In topic 2, we introduced the concepts of structured (i.e., highly organized) and unstructured (i.e., not organized) data. Structured data is what you would see in an Excel spreadsheet where there are column headings and rows with many observations. Unstructured data tends to be in a text format, like a transcript from a company's earnings call.
Categorical data categorize items represented by words - such as classifying a group of people by gender (male, female, nonbinary), or labeling transaction types (sales versus returns) or inventory costing method (FIFO, LIFO, average cost).
Numerical data are meaningful numbers such as transaction amount, net income, age, or the score on an exam.
Within categorical data there are two subsets:
Nominal data, and
ordinal data.
Nominal data cannot be ranked (e.g., gender or transaction type). These data are usually summarized using counts or proportions (e.g., what proportion of participants are female?).
In the example above, Transaction_Type is a Categorical-Nominal data type.

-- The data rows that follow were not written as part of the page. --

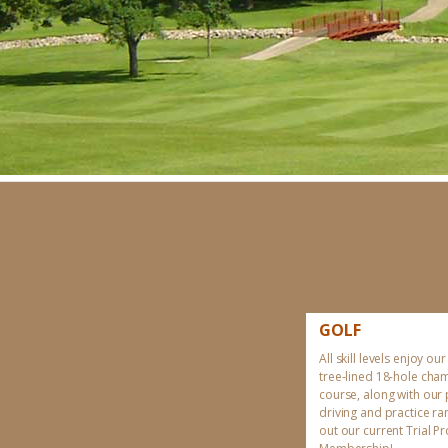
GOLF
All skill levels enjoy our
tree-lined 18-hole cha
course, along with our
driving and practice r
out our current Trial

Ordinal data has a natural, ordered, or ranked categories. It can be summarized by counting and grouping, taking a proportion, or ranking.Â
In the example above, Date is a Categorical-Ordinal data type. Each day in January 2021 is a separate category, and the categories are ordered: January 2nd comes after January 1st and so on.
There are four primary methods to summarize numerical data:
Counting and grouping,
proportion,
summing, and
averaging.
Interval data is measured along with a scale (e.g., temperature or SAT scores). Ratio data, on the other hand, is numerical data with an equal and definitive ratio between each data point (e.g., transaction amounts, expenses, revenues, assets, salary, taxes).